L'édito de Antoine Rochat - Présence de la violence

Le 15 novembre 2017

La qualité de certaines grosses productions - avant tout américaines - est parfois discutable: science-fiction retorse, fantastique débridé, aventures, horreur se nourrissent de violence, à la limite de la surenchère et du supportable. La Tour Sombre, Ça et Mother en sont peut-être quelques exemples récents.

La presse et les médias s’en émeuvent parfois, surtout lorsque l’actualité tragique rejoint la fiction (ou l’inverse). Il pleut du sang sur les écrans de cinéma, certes, mais il en pleut aussi ailleurs, sur les écrans des jeux vidéos qui ne lésinent pas en la matière. Il y a une bonne quinzaine d’années le Parquet de Paris avait ouvert une enquête pour «provocation au meurtre non suivi d’effets» contre une publicité vantant un jeu vidéo plutôt glauque qui venait de sortir, du nom de Carmageddon: au volant d’un bolide, il s’agissait, pour le joueur, d’écraser un maximum de piétons; chacun était invité à monter sur les trottoirs et «à faire gicler» le plus de passants possible (y compris les enfants). Quatre innocents transformés en un seul coup de volant en corps inertes vous valaient un gros «bonus»…

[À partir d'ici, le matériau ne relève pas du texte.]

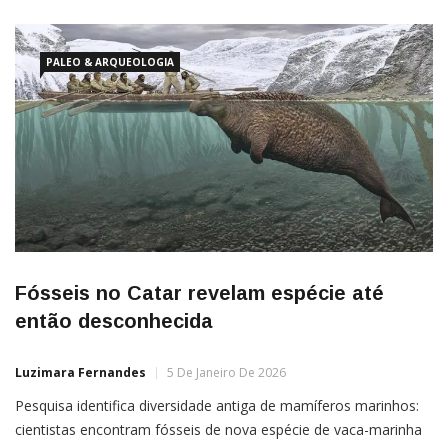
PALEO & ARQUEOLOGIA
Fósseis no Catar revelam espécie até
então desconhecida
Luzimara Fernandes
5 De Janeiro De 2026
Pesquisa identifica diversidade antiga de mamíferos marinhos:
cientistas encontram fósseis de nova espécie de vaca-marinha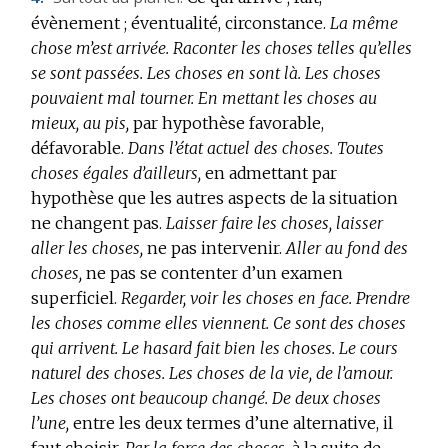
évènement ; éventualité, circonstance.
La même
chose m’est arrivée.
Raconter les choses telles qu’elles
se sont passées.
Les choses en sont là.
Les choses
pouvaient mal tourner.
En mettant les choses au
mieux, au pis,
par hypothèse favorable,
défavorable.
Dans l’état actuel des choses.
Toutes
choses égales d’ailleurs,
en admettant par
hypothèse que les autres aspects de la situation
ne changent pas.
Laisser faire les choses, laisser
aller les choses,
ne pas intervenir.
Aller au fond des
choses,
ne pas se contenter d’un examen
superficiel.
Regarder, voir les choses en face.
Prendre
les choses comme elles viennent.
Ce sont des choses
qui arrivent.
Le hasard fait bien les choses.
Le cours
naturel des choses.
Les choses de la vie, de l’amour.
Les choses ont beaucoup changé.
De deux choses
l’une,
entre les deux termes d’une alternative, il
faut choisir.
Par la force des choses,
à la suite de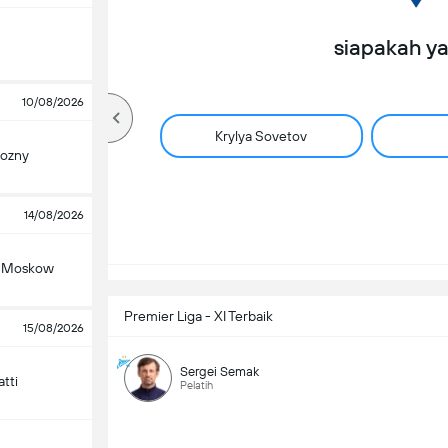
siapakah y
10/08/2026
w
Krylya Sovetov
ozny
14/08/2026
v Moskow
Premier Liga - XI Terbaik
15/08/2026
Sergei Semak
tti
Pelatih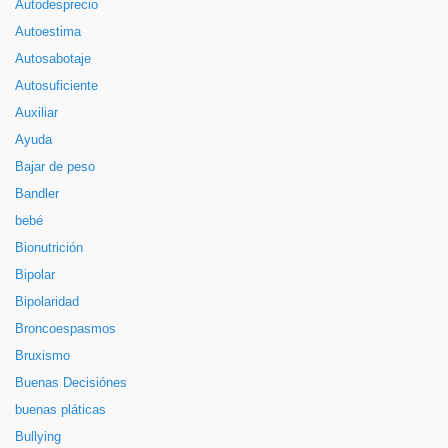
Autodesprecio
Autoestima
Autosabotaje
Autosuficiente
Auxiliar
Ayuda
Bajar de peso
Bandler
bebé
Bionutrición
Bipolar
Bipolaridad
Broncoespasmos
Bruxismo
Buenas Decisiónes
buenas pláticas
Bullying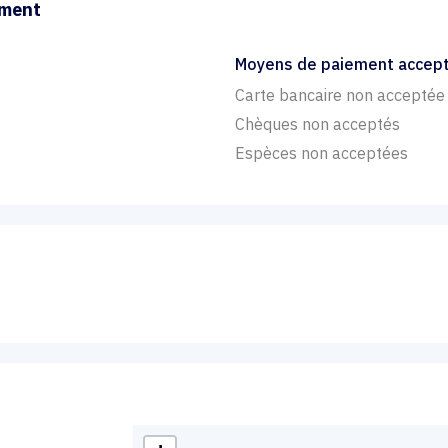
ement
Moyens de paiement accep
Carte bancaire non acceptée
Chèques non acceptés
Espèces non acceptées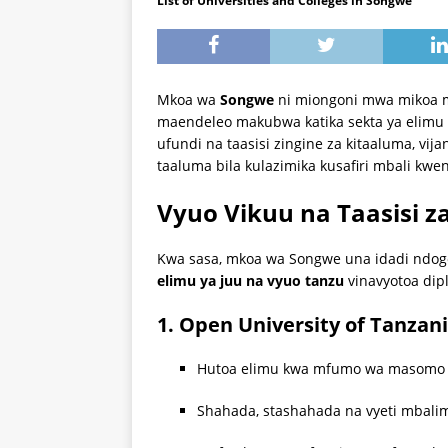
List of Universities and Colleges in Songwe
Mkoa wa
Songwe
ni miongoni mwa mikoa mi
maendeleo makubwa katika sekta ya elimu ya
ufundi na taasisi zingine za kitaaluma, vi
taaluma bila kulazimika kusafiri mbali kw
Vyuo Vikuu na Taasisi 
Kwa sasa, mkoa wa Songwe una idadi ndogo 
elimu ya juu na vyuo tanzu
vinavyotoa dip
1. Open University of Tanzan
Hutoa elimu kwa mfumo wa masomo ya
Shahada, stashahada na vyeti mbali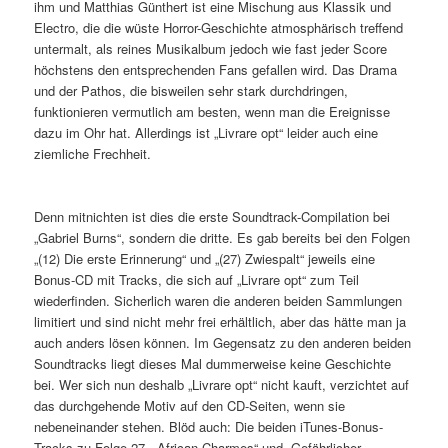
ihm und Matthias Günthert ist eine Mischung aus Klassik und
Electro, die die wüste Horror-Geschichte atmosphärisch treffend
untermalt, als reines Musikalbum jedoch wie fast jeder Score
höchstens den entsprechenden Fans gefallen wird. Das Drama
und der Pathos, die bisweilen sehr stark durchdringen,
funktionieren vermutlich am besten, wenn man die Ereignisse
dazu im Ohr hat. Allerdings ist „Livrare opt“ leider auch eine
ziemliche Frechheit.
Denn mitnichten ist dies die erste Soundtrack-Compilation bei
„Gabriel Burns“, sondern die dritte. Es gab bereits bei den Folgen
„(12) Die erste Erinnerung“ und „(27) Zwiespalt“ jeweils eine
Bonus-CD mit Tracks, die sich auf „Livrare opt“ zum Teil
wiederfinden. Sicherlich waren die anderen beiden Sammlungen
limitiert und sind nicht mehr frei erhältlich, aber das hätte man ja
auch anders lösen können. Im Gegensatz zu den anderen beiden
Soundtracks liegt dieses Mal dummerweise keine Geschichte
bei. Wer sich nun deshalb „Livrare opt“ nicht kauft, verzichtet auf
das durchgehende Motiv auf den CD-Seiten, wenn sie
nebeneinander stehen. Blöd auch: Die beiden iTunes-Bonus-
Tracks zu Folge 27, „African Charmes“ und „Gefährlicher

Depuis, l’actualité a largement rattrapé la fiction et l’on continue à ferrailler sur les écrans. Et si les films de violence ou de terreur ne sont pas nécessairement synonymes de succès commerciaux (cf. les titres ci-dessus), les grandes recettes financières proviennent souvent de films qui en sont porteurs.

On pourrait pousser la réflexion plus loin, et certains chercheurs n’ont pas hésité à le faire en signalant qu’il existe parfois de curieuses coïncidences: les gestes commis par des acteurs de faits divers sanglants semblent - pesons les termes - être des copies, ou tout au moins paraissent avoir trouvé une source d’inspiration dans ceux de héros de bandes dessinées ou de longs métrages. On pensera, par exemple au film Tueurs-nés, où la seule solution pour se tirer d’affaires est de liquider l’autre.

Il y a bien sûr des cinéastes qui ont choisi de critiquer la violence et qui la dénoncent (on pense à Funny Games, d’Haneke), mais on peut se demander aussi si la mise sur écran d’une violence qu’on veut dénoncer - il faut bien la montrer pour pouvoir la critiquer - n’est pas porteuse d’effets secondaires. Peu ou prou fiction et réalité continueront à se renvoyer la balle.